Eterno en su belleza. Asmodeo se acercó sin hacer ruido, como si temiera romperlo. Pero Uriel lo sintió. Giró. Lo vio. Y en el instante en que lo vio, se quebró. No de debilidad. De alivio absoluto.

—A-Asmodeo…

El arcángel extendió la mano sin poder contener el temblor. Asmodeo cayó de rodillas frente a él y lo abrazó con una desesperación que quemaba. Sus alas celestes rodearon a Uriel con decisión feroz, y Uriel escondió el rostro en su cuello, soltando un sollozo que llevaba siglos de batalla, miedo, amor, fe y dolor. Era el sonido de alguien que al fin vuelve a respirar.

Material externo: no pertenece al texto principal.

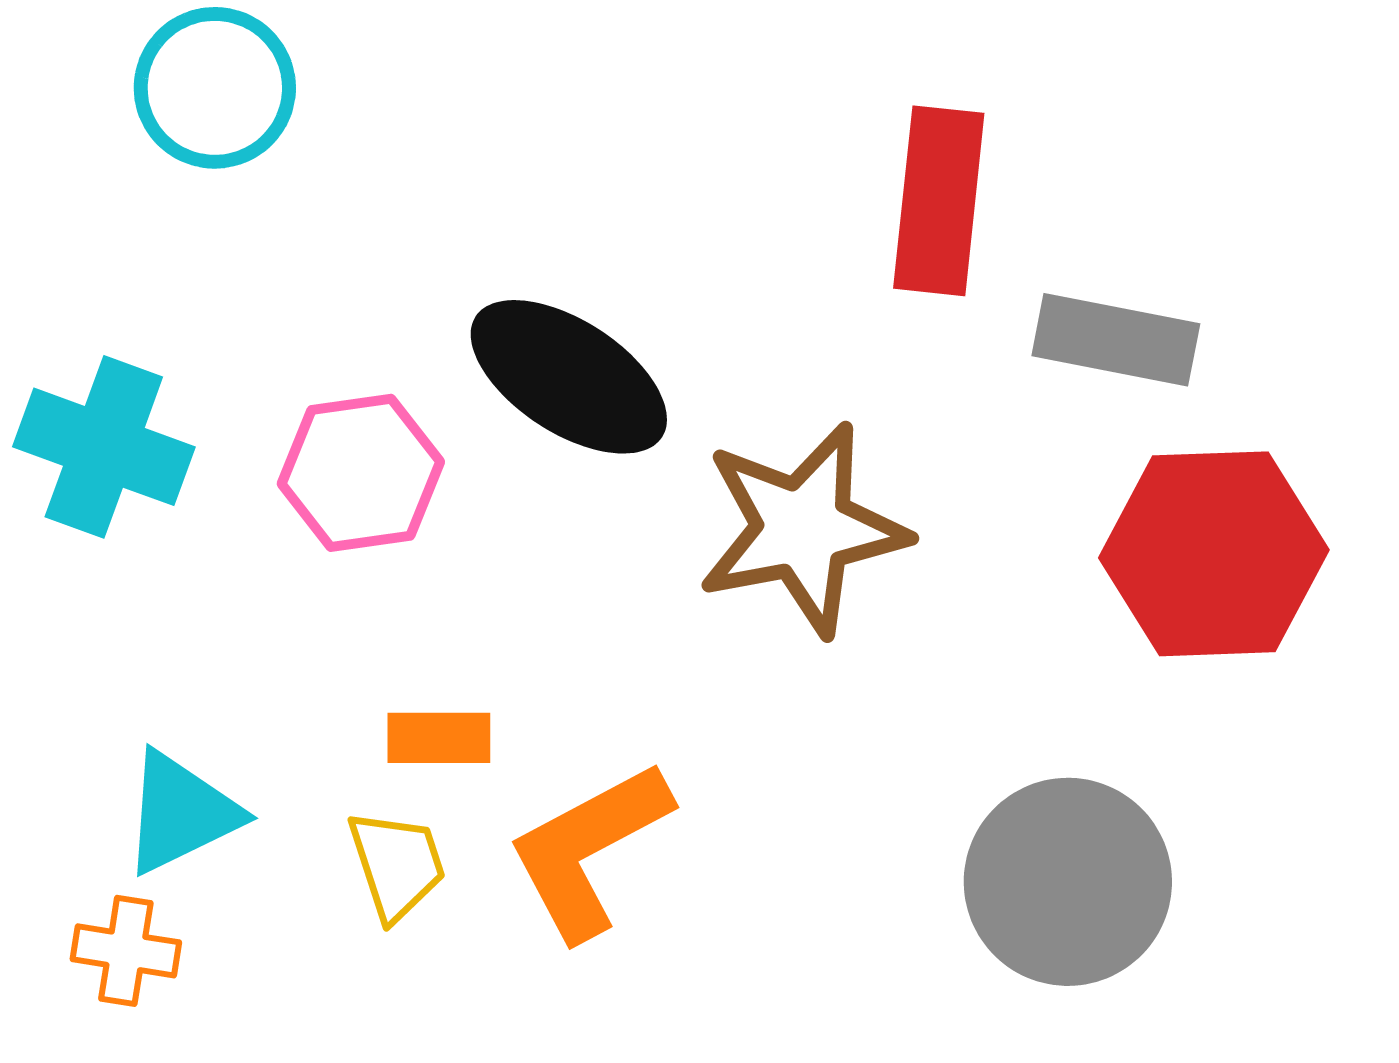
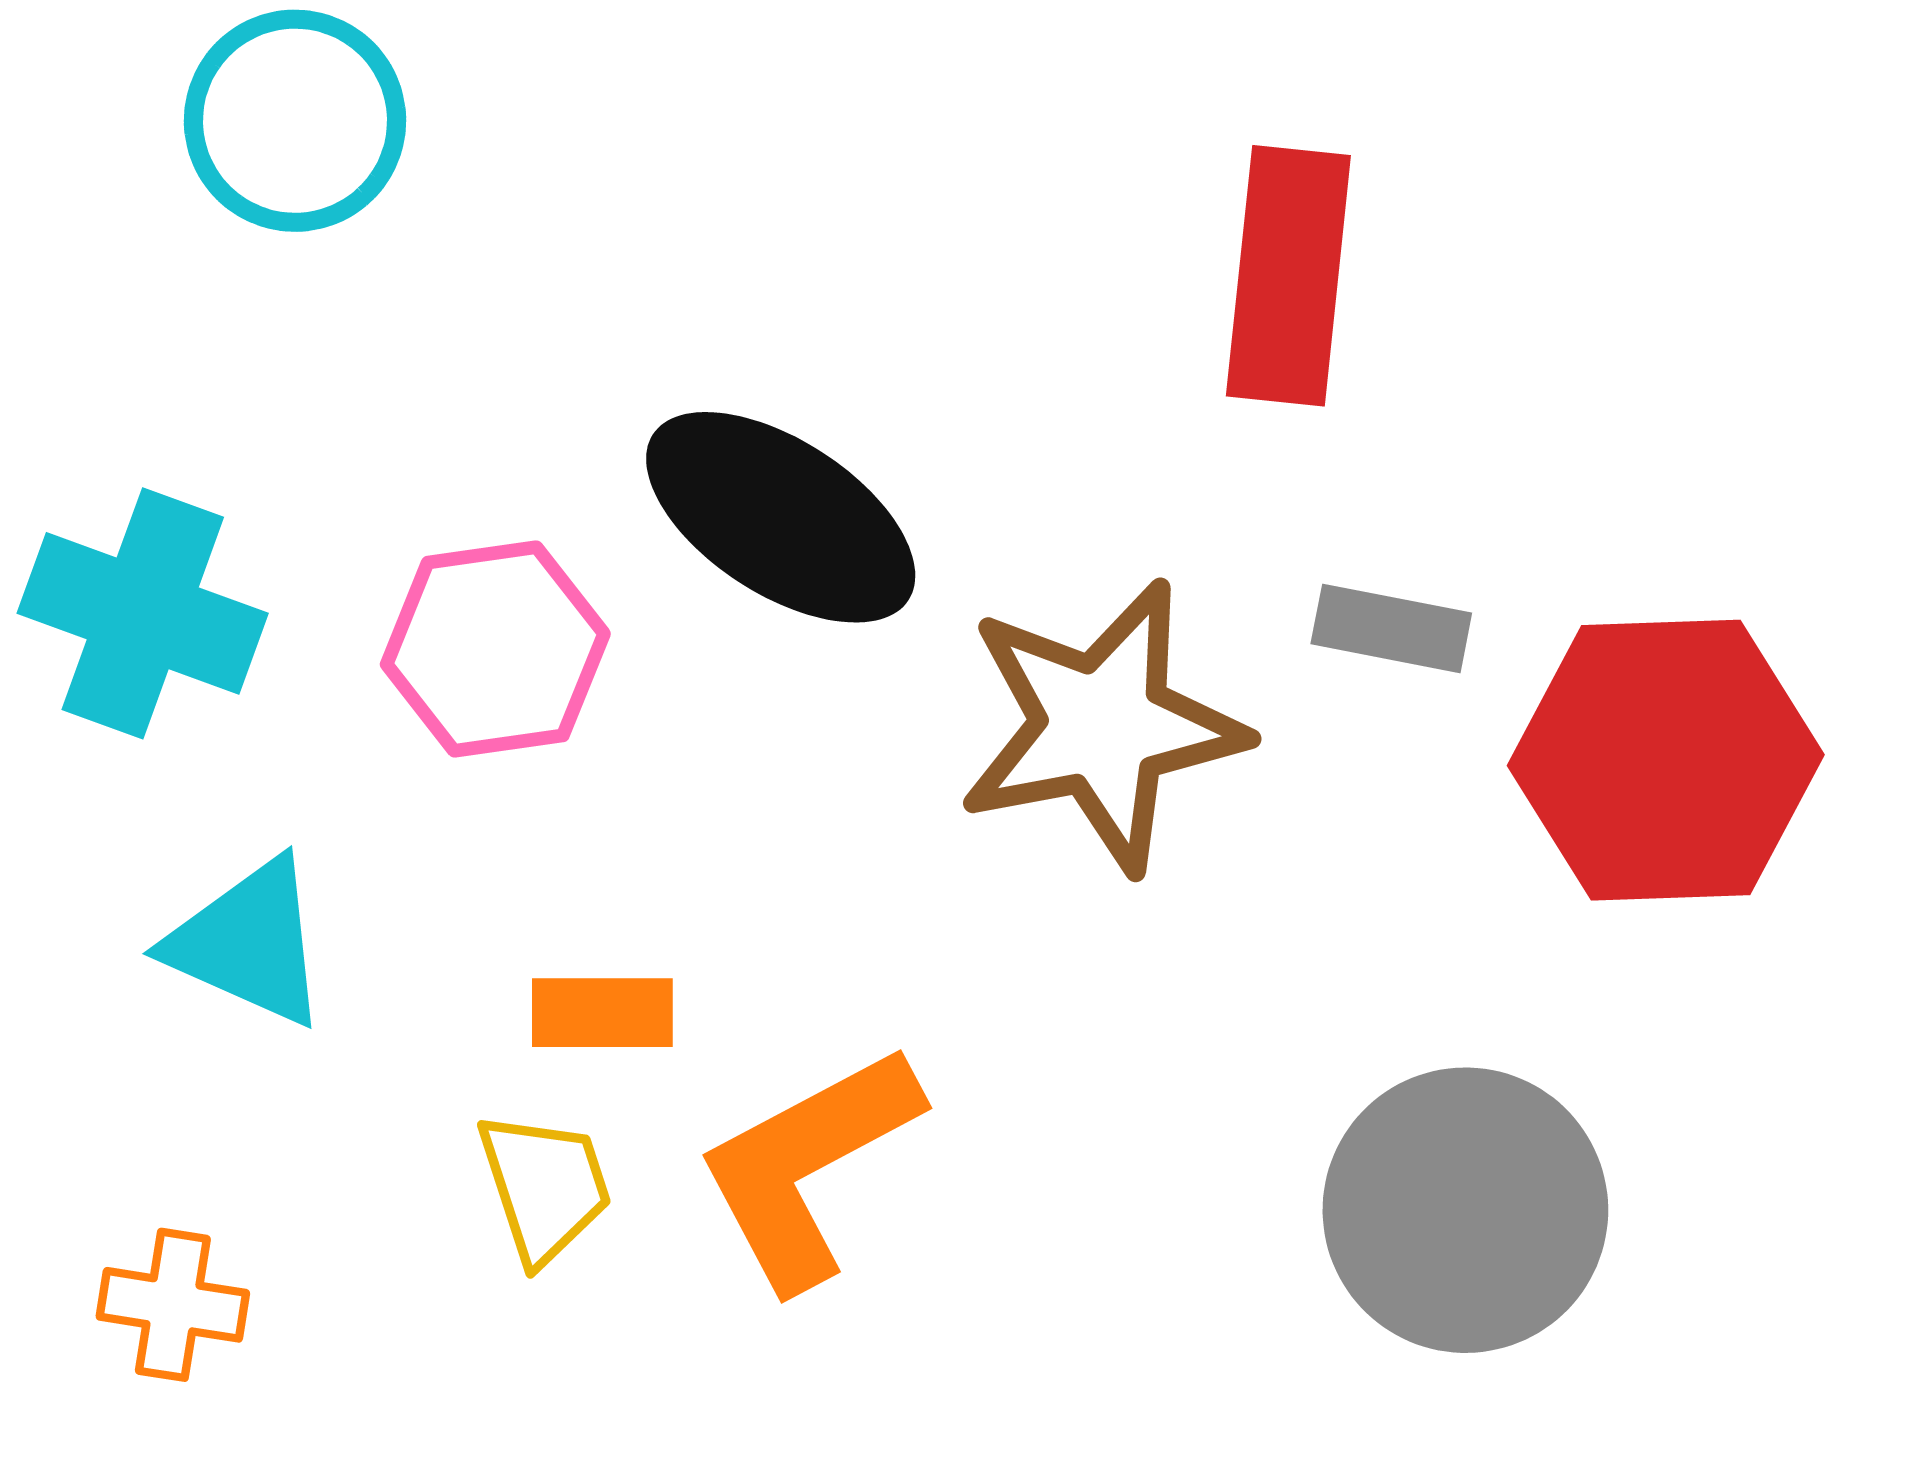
gray rectangle: (1116, 340) -> (1391, 628), moved, size x0.7
cyan triangle: (181, 813) -> (248, 943), moved, turned 50

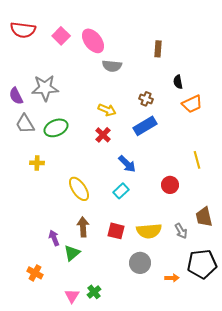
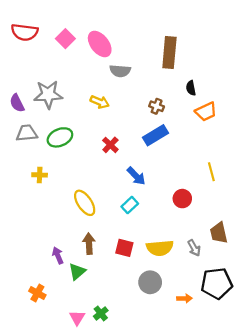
brown rectangle: (158, 49) -> (169, 53), size x1.8
yellow arrow: (107, 110) -> (100, 102), moved
gray trapezoid: (25, 124) -> (27, 133), turned 115

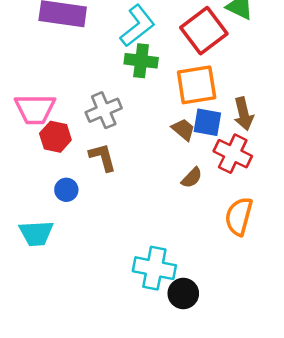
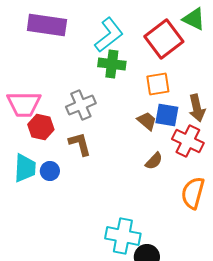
orange square: (197, 85) -> (158, 84), size x0.7
cyan trapezoid: (36, 233) -> (25, 168), moved, turned -84

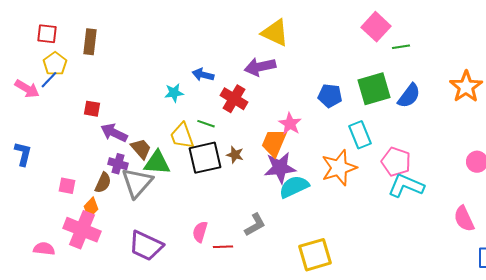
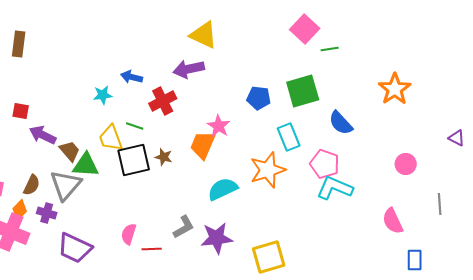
blue semicircle: (409, 96) -> (341, 123), moved, turned 100
red cross: (234, 99) -> (163, 101), turned 32
purple cross: (118, 164) -> (47, 213), moved
purple star: (280, 168) -> (217, 238), moved
yellow square: (315, 255) -> (269, 257), moved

—Nunca te dejé —murmuró Asmodeo entre su cabello— Nunca me tuviste que salvar solo, Uriel. Yo estaba buscando el camino de regreso.

Uriel lo apretó más fuerte, como si pudiera anclarlo a la realidad con su abrazo.

—No me importa cómo —susurró, voz rota— Solo estás aquí. Eso… eso es todo.

Asmodeo lo separó apenas para mirarlo a los ojos.

—Siempre estaré —prometió.

Uriel le tocó el rostro con ambas manos, tembloroso, como si confirmara que no era un sueño. Y entonces, muy quedo, como quien entrega su corazón sin guardarse nada, dijo:

—Eres mi milagro.

El cielo vibró silenciosamente. El aire tembló. Habían vencido. Juntos.

Sombras al borde del mundo

Muy, muy lejos, en un rincón del universo donde ni la luz ni la oscuridad tenían nombre, algo abrió los ojos..El enemigo, ahora herido, sin forma clara, sin control sobre Asmodeo, sin poder sobre Uriel pero aún vivo..Observando. Aprendiendo..Esperando. Una grieta negra cruzó el vacío como una sonrisa sin boca.

Nada eterno se rinde sin pelear por última vez.

La guerra había cambiado. No terminó. Solo estaba mutando. Y aquella presencia sabía ahora el talón de Aquiles de los seres celestiales:

El amor.

Lejos de ellos, en la penumbra entre mundos, una chispa oscura se condensó adoptando una forma casi humana..Dos ojos sin pupila se abrieron.

—Si no puedo poseer su luz… la apagaré yo mismo —susurró el enemigo, esta vez con voz.

Y caminó hacia la tierra..El verdadero final estaba apenas comenzando.